*** Begin section ***

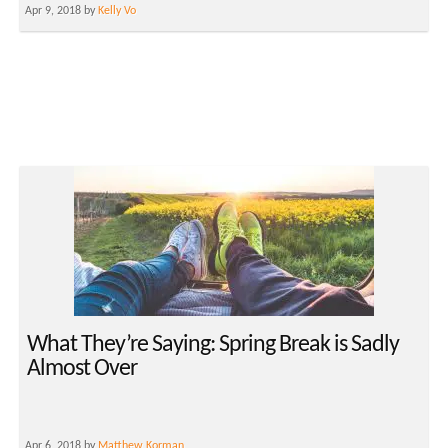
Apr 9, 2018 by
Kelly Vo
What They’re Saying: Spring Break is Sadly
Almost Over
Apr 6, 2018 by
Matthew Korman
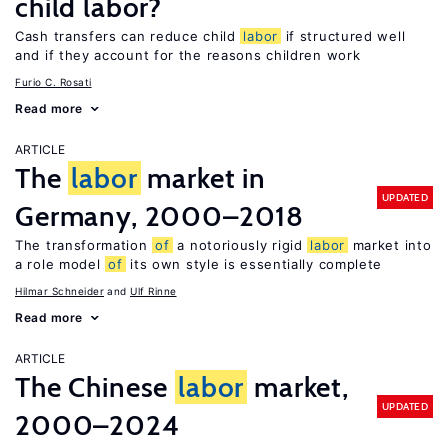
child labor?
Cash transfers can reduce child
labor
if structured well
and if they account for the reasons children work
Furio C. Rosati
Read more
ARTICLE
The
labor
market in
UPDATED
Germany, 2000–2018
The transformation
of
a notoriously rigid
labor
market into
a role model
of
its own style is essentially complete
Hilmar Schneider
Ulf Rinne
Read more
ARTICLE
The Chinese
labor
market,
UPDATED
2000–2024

*** End section ***
*** Begin section ***

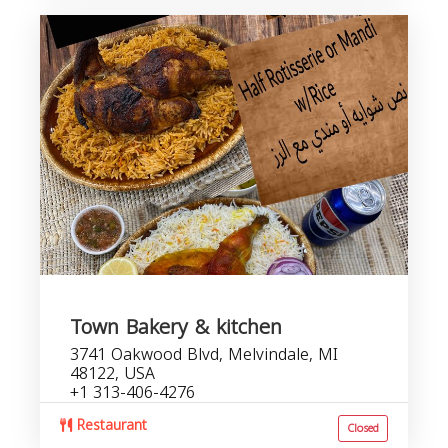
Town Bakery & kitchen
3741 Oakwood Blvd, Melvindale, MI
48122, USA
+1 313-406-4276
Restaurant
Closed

*** End section ***
*** Begin section ***

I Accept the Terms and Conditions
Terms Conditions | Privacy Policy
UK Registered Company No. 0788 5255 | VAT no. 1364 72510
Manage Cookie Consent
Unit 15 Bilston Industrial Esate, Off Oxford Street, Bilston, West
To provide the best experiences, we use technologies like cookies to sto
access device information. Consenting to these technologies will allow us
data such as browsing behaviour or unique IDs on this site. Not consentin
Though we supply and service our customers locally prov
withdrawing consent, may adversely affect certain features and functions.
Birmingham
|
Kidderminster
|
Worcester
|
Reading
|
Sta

*** End section ***

Problem to solve.
Only a number is expected here: the count of lines in the records above that include the word "Conditions".

Exercise solution.
2